Ansonsten hieß es damals, daheim bleiben, wenn sich die Nacht über das Land legte. Bis spätestens 17 Uhr mussten Kinder und Frauen im Winter im Haus sein, denn wer wusste schon, wer oder was sich in der Dunkelheit auf den Gassen herumtrieb. Anfang des 19. Jahrhunderts änderte sich das, die ersten Gaslaternen tauchten europäische Städte zaghaft ins Licht. Es ist nicht vergleichbar mit der heutigen Beleuchtung, die Lampen damals verbreiteten höchstens Funzelhelligkeit, die reichte aber, um nachts den Weg zu finden. Bei Vollmond schalteten die Verantwortlichen aus Sparsamkeit das Licht gar nicht erst an - der Mond schien schließlich hell genug.
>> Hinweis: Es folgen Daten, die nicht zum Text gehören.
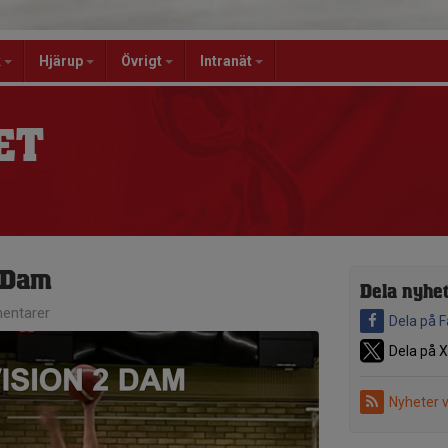
k
Hjärup
Övrigt
Intranät
ET
2 Dam
Dela nyhe
entarer
Dela på 
Dela på X
Nyheter 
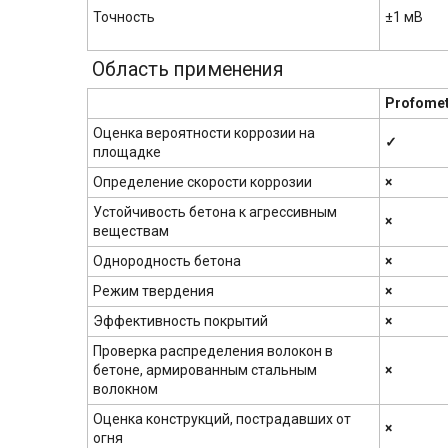
Точность
±1 мВ
Область применения
Profomet
Оценка вероятности коррозии на
✓
площадке
Определение скорости коррозии
×
Устойчивость бетона к агрессивным
×
веществам
Однородность бетона
×
Режим твердения
×
Эффективность покрытий
×
Проверка распределения волокон в
бетоне, армированным стальным
×
волокном
Оценка конструкций, пострадавших от
×
огня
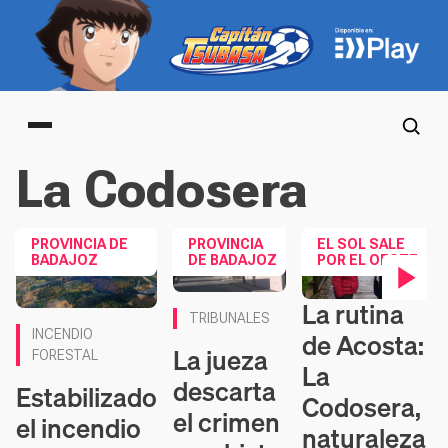
Main menu
La Codosera
PROVINCIA DE
PROVINCIA
EL SOL SALE
BADAJOZ
DE BADAJOZ
POR EL OESTE
La rutina
Contenido en vídeo
TRIBUNALES
de Acosta:
INCENDIO
La jueza
FORESTAL
La
descarta
Estabilizado
Codosera,
el crimen
el incendio
naturaleza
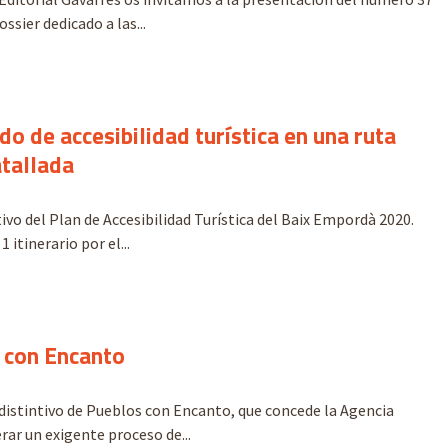
ossier dedicado a las...
do de accesibilidad turística en una ruta
atallada
ivo del Plan de Accesibilidad Turística del Baix Empordà 2020.
 itinerario por el...
 con Encanto
distintivo de Pueblos con Encanto, que concede la Agencia
rar un exigente proceso de...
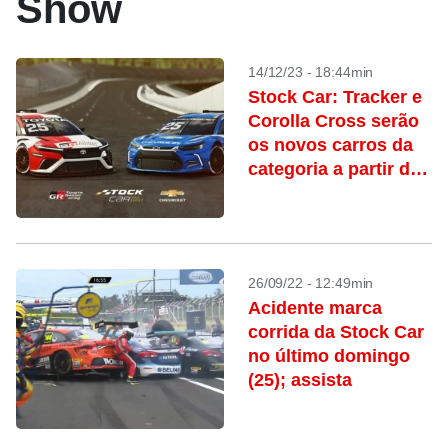
Show
14/12/23 - 18:44min
Stock Car: Tracker e
Corolla Cross serão
os novos carros da
categoria a partir de
2025
26/09/22 - 12:49min
Acidente marca
corrida da Stock Car
no último domingo
(25); assista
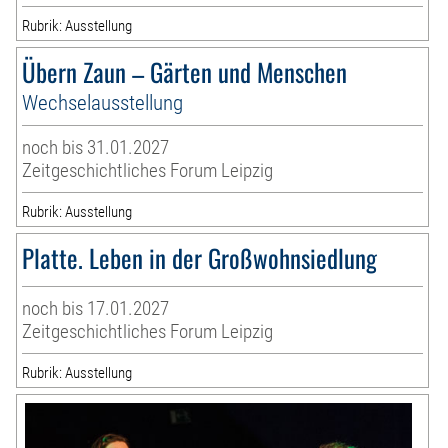
Rubrik: Ausstellung
Übern Zaun – Gärten und Menschen
Wechselausstellung
noch bis 31.01.2027
Zeitgeschichtliches Forum Leipzig
Rubrik: Ausstellung
Platte. Leben in der Großwohnsiedlung
noch bis 17.01.2027
Zeitgeschichtliches Forum Leipzig
Rubrik: Ausstellung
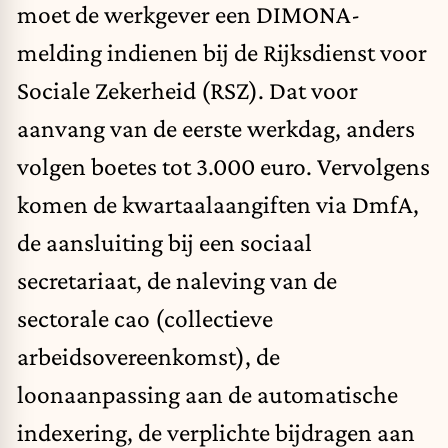
moet de werkgever een DIMONA-
melding indienen bij de Rijksdienst voor
Sociale Zekerheid (RSZ). Dat voor
aanvang van de eerste werkdag, anders
volgen boetes tot 3.000 euro. Vervolgens
komen de kwartaalaangiften via DmfA,
de aansluiting bij een sociaal
secretariaat, de naleving van de
sectorale cao (collectieve
arbeidsovereenkomst), de
loonaanpassing aan de automatische
indexering, de verplichte bijdragen aan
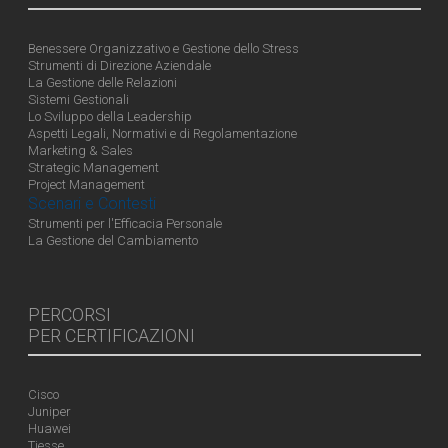
Benessere Organizzativo e Gestione dello Stress
Strumenti di Direzione Aziendale
La Gestione delle Relazioni
Sistemi Gestionali
Lo Sviluppo della Leadership
Aspetti Legali, Normativi e di Regolamentazione
Marketing & Sales
Strategic Management
Project Management
Scenari e Contesti
Strumenti per l'Efficacia Personale
La Gestione del Cambiamento
PERCORSI
PER CERTIFICAZIONI
Cisco
Juniper
Huawei
Tiesse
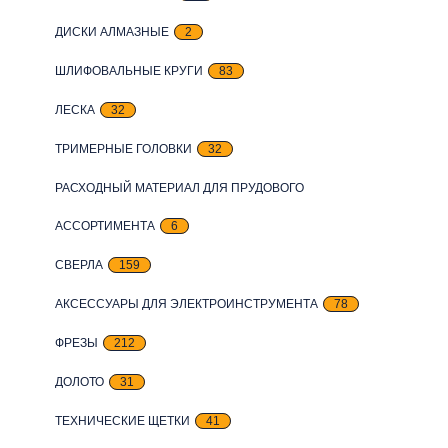
ДИСКИ АЛМАЗНЫЕ
2
ШЛИФОВАЛЬНЫЕ КРУГИ
83
ЛЕСКА
32
ТРИМЕРНЫЕ ГОЛОВКИ
32
РАСХОДНЫЙ МАТЕРИАЛ ДЛЯ ПРУДОВОГО
АССОРТИМЕНТА
6
СВЕРЛА
159
АКСЕССУАРЫ ДЛЯ ЭЛЕКТРОИНСТРУМЕНТА
78
ФРЕЗЫ
212
ДОЛОТО
31
ТЕХНИЧЕСКИЕ ЩЕТКИ
41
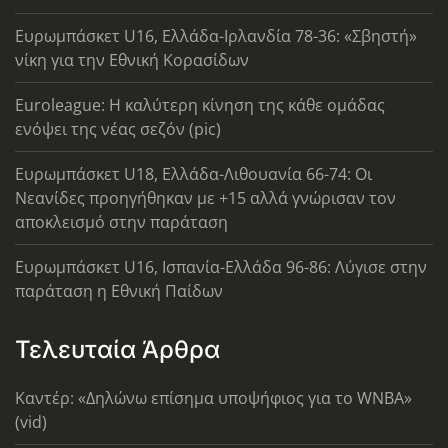
Ευρωμπάσκετ U16, Ελλάδα-Ιρλανδία 78-36: «Σβηστή»
νίκη για την Εθνική Κορασίδων
Euroleague: Η καλύτερη κίνηση της κάθε ομάδας
ενόψει της νέας σεζόν (pic)
Ευρωμπάσκετ U18, Ελλάδα-Λιθουανία 66-74: Οι
Νεανίδες προηγήθηκαν με +15 αλλά γνώρισαν τον
αποκλεισμό στην παράταση
Ευρωμπάσκετ U16, Ισπανία-Ελλάδα 96-86: Λύγισε στην
παράταση η Εθνική Παίδων
Τελευταία Άρθρα
Καντέρ: «Δηλώνω επίσημα υποψήφιος για το WNBA»
(vid)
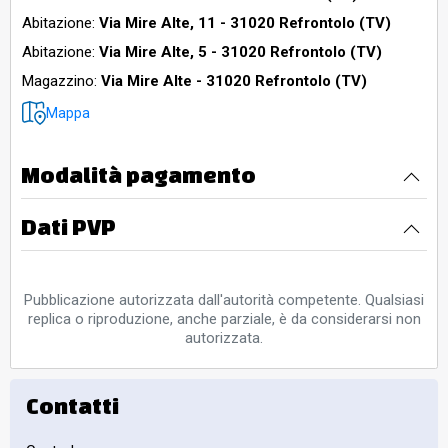
Abitazione:
Via Mire Alte, 11 - 31020 Refrontolo (TV)
Abitazione:
Via Mire Alte, 5 - 31020 Refrontolo (TV)
Magazzino:
Via Mire Alte - 31020 Refrontolo (TV)
Mappa
Modalità pagamento
Dati PVP
Pubblicazione autorizzata dall'autorità competente. Qualsiasi
replica o riproduzione, anche parziale, è da considerarsi non
autorizzata.
Contatti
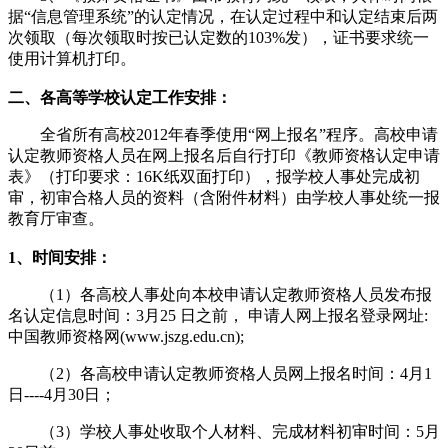
据“信息管理系统”的认定情况，在认定过程中和认定结束后两
次领取（每次领取时按已认定数的103%发），证书要求统一
使用计算机打印。
二、各高等学校认定工作安排：
全省所有高校2012年春季使用“网上报名”程序。高校申请
认定教师资格人员在网上报名后自行打印《教师资格认定申请
表》（打印要求：16K纸双面打印），报学校人事处完成初
审，初审合格人员的资料（含附件材料）由学校人事处统一报
教育厅审查。
1、时间安排：
（1）各高校人事处向本校申请认定教师资格人员发布报
名认定信息时间：3月25 日之前， 申请人网上报名登录网址:
中国教师资格网(www.jszg.edu.cn);
（2）各高校申请认定教师资格人员网上报名时间：4月1
日----4月30日；
（3）学校人事处收取个人材料、完成材料初审时间：5月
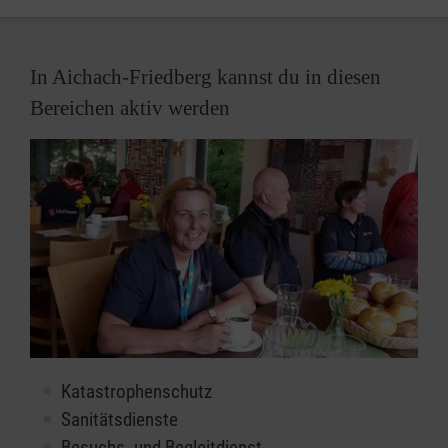
In Aichach-Friedberg kannst du in diesen
Bereichen aktiv werden
Katastrophenschutz
Sanitätsdienste
Besuchs- und Begleitdienst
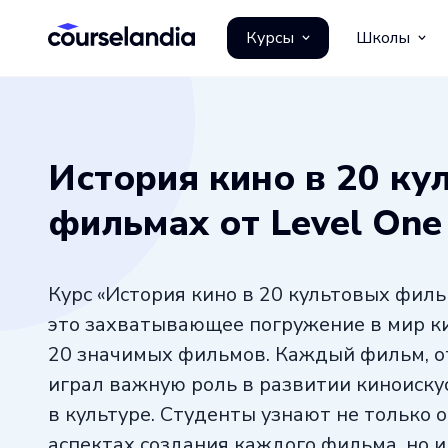
Курсы
Школы
История кино в 20 ку
фильмах от Level One
Курс «История кино в 20 культовых филь
это захватывающее погружение в мир к
20 значимых фильмов. Каждый фильм, от
играл важную роль в развитии киноискус
в культуре. Студенты узнают не только 
аспектах создания каждого фильма, но и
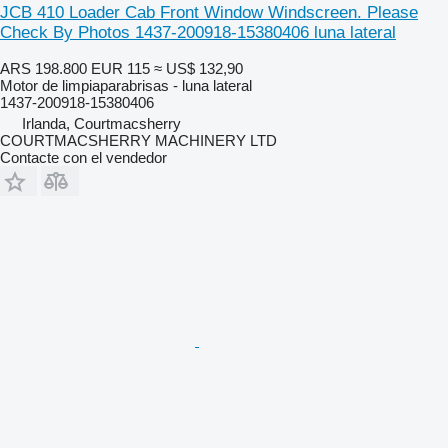
JCB 410 Loader Cab Front Window Windscreen. Please
Check By Photos 1437-200918-15380406 luna lateral
ARS 198.800
EUR 115
≈ US$ 132,90
Motor de limpiaparabrisas - luna lateral
1437-200918-15380406
Irlanda, Courtmacsherry
COURTMACSHERRY MACHINERY LTD
Contacte con el vendedor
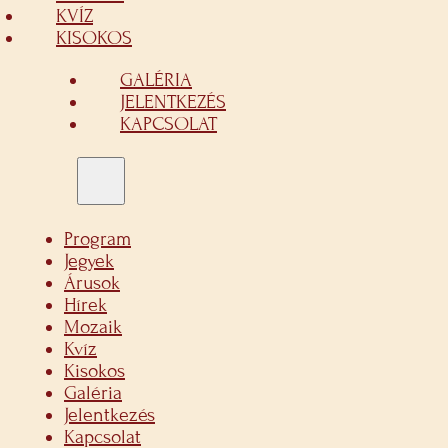
KVÍZ
KISOKOS
GALÉRIA
JELENTKEZÉS
KAPCSOLAT
Program
Jegyek
Árusok
Hírek
Mozaik
Kvíz
Kisokos
Galéria
Jelentkezés
Kapcsolat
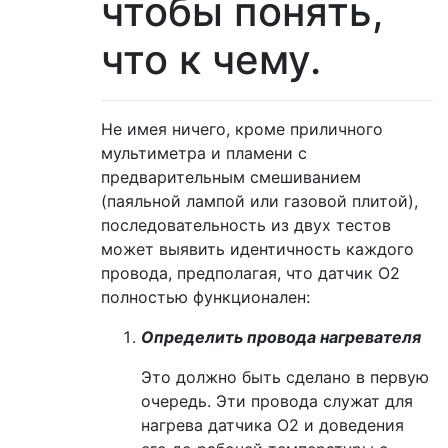
чтобы понять,
что к чему.
Не имея ничего, кроме приличного
мультиметра и пламени с
предварительным смешиванием
(паяльной лампой или газовой плитой),
последовательность из двух тестов
может выявить идентичность каждого
провода, предполагая, что датчик O2
полностью функционален:
Определить провода нагревателя
Это должно быть сделано в первую
очередь. Эти провода служат для
нагрева датчика O2 и доведения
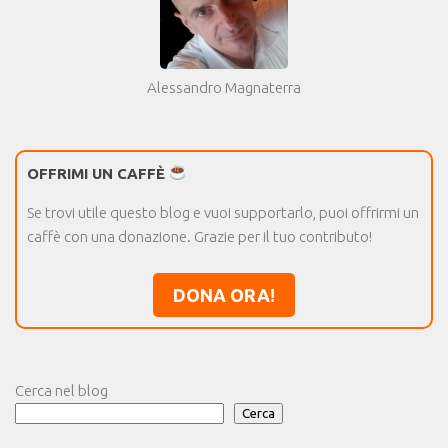
Alessandro Magnaterra
OFFRIMI UN CAFFÈ
Se trovi utile questo blog e vuoi supportarlo, puoi offrirmi un
caffè con una donazione. Grazie per il tuo contributo!
DONA ORA!
Cerca nel blog
Cerca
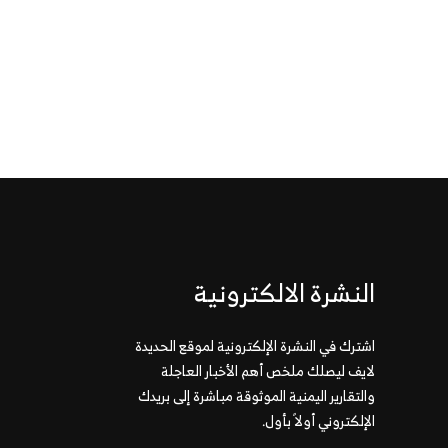
النشرة الالكترونية
اشترك في النشرة الإلكترونية لموقع الحديدة
لايف ليصلك ملخص أهم الأخبار العاجلة
والتقارير اليمنية الموثوقة مباشرة إلى بريدك
الإلكتروني أولاً بأول.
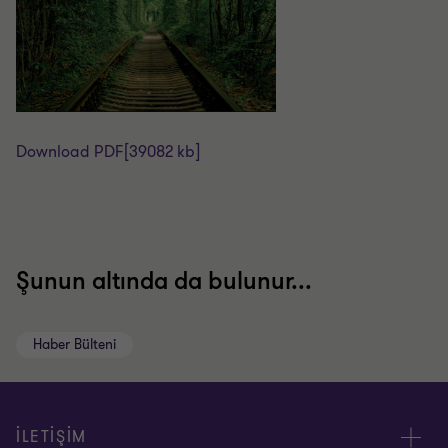
Download PDF
[39082 kb]
Şunun altında da bulunur...
Haber Bülteni
İLETİŞİM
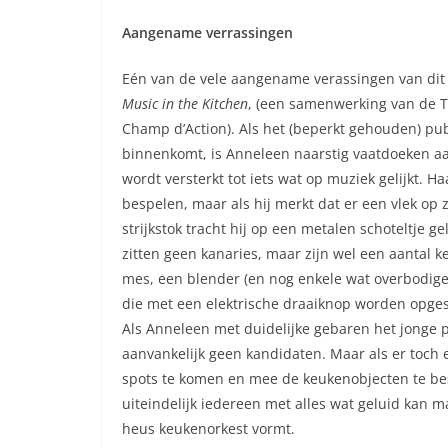
Aangename verrassingen
Eén van de vele aangename verassingen van dit Fe
Music in the Kitchen
, (een samenwerking van de 
Champ d’Action). Als het (beperkt gehouden) pub
binnenkomt, is Anneleen naarstig vaatdoeken aan 
wordt versterkt tot iets wat op muziek gelijkt.
bespelen, maar als hij merkt dat er een vlek op z
strijkstok tracht hij op een metalen schoteltje g
zitten geen kanaries, maar zijn wel een aantal 
mes, een blender (en nog enkele wat overbodige 
die met een elektrische draaiknop worden opges
Als Anneleen met duidelijke gebaren het jonge p
aanvankelijk geen kandidaten. Maar als er toch 
spots te komen en mee de keukenobjecten te bes
uiteindelijk iedereen met alles wat geluid kan 
heus keukenorkest vormt.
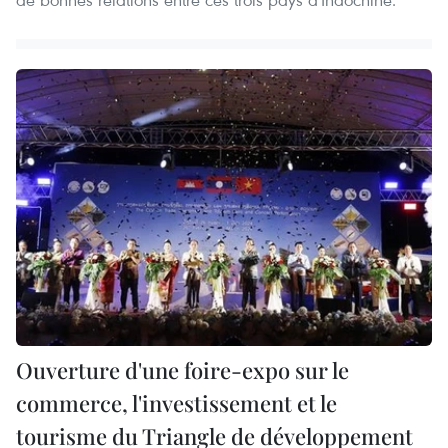
Ouverture d'une foire-expo sur le
commerce, l'investissement et le
tourisme du Triangle de développement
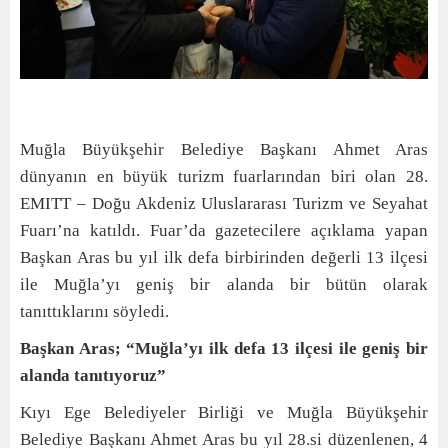
Muğla Büyükşehir Belediye Başkanı Ahmet Aras
dünyanın en büyük turizm fuarlarından biri olan 28.
EMITT – Doğu Akdeniz Uluslararası Turizm ve Seyahat
Fuarı’na katıldı. Fuar’da gazetecilere açıklama yapan
Başkan Aras bu yıl ilk defa birbirinden değerli 13 ilçesi
ile Muğla’yı geniş bir alanda bir bütün olarak
tanıttıklarını söyledi.
Başkan Aras; “Muğla’yı ilk defa 13 ilçesi ile geniş bir
alanda tanıtıyoruz”
Kıyı Ege Belediyeler Birliği ve Muğla Büyükşehir
Belediye Başkanı Ahmet Aras bu yıl 28.si düzenlenen, 4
In den Kirchen herrschte bis auf Kerzenlicht im finsteren Mittelalter noch überwiegend Dunkelheit, im Barock änderte sich das. Üppige Dekorationen, Formenvielfalt, kunstvolle Decken- und Wandgemälde zierten Kirchen, Paläste, Schlösser und Residenzen. Adel, Fürstbischöfe und sonstige Herrscher stellten ihren Reichtum zur Schau, Prunk und Herrlichkeit sollten richtig erstrahlen, so wurde entsprechend beleuchtet. In Kirchen tragen heute noch bunte Glasfenster, die biblische Geschichten darstellen, dazu bei, dass sich gerade bei Sonnenschein faszinierende Lichtblicke ergeben.

Von Lasershow bis Kerzenlicht

Ohne Zweifel lässt sich mit Licht gestalten, die Stimmung beeinflussen, man denke nur an die Lasershow in einer Diskothek. In Verbindung mit Musik versetzen die wilden Zuckungen der Strahlen, geschaffen von Lichtdesignern, nicht wenige Tänzerinnen und Tänzer in Ektase. Für romantische Abende dagegen wählt man schummriges Kerzenlicht.

Nicht nur Esoteriker und Esoterikerinnen schwören auf Farblichttherapie, um die Seele ins Gleichgewicht zu bringen. Architekten positionieren an grandiosen Bauwerken gerne Lichtpunkte, um Akzente zu setzen.

Und, ausreichend künstliche Beleuchtung macht aus der dunkelsten Bude einen hellen Arbeitsplatz. Das erkannten schon die Fabrikbesitzer am Anfang der Industrialisierung: Damit die Menschen Tag und Nacht an den Maschinen arbeiten konnten, brauchte es viel Licht. Da kam die Elektrifizierung genau richtig.

"Wenn es ums Arbeiten geht", sagt Zimmer, "ist ein modernes LED Licht unschlagbar." Gerade in der Vorweihnachtszeit zaubert aber Kerzenlicht noch immer eine ganz besondere Atmosphäre in diese dunkle Jahreszeit.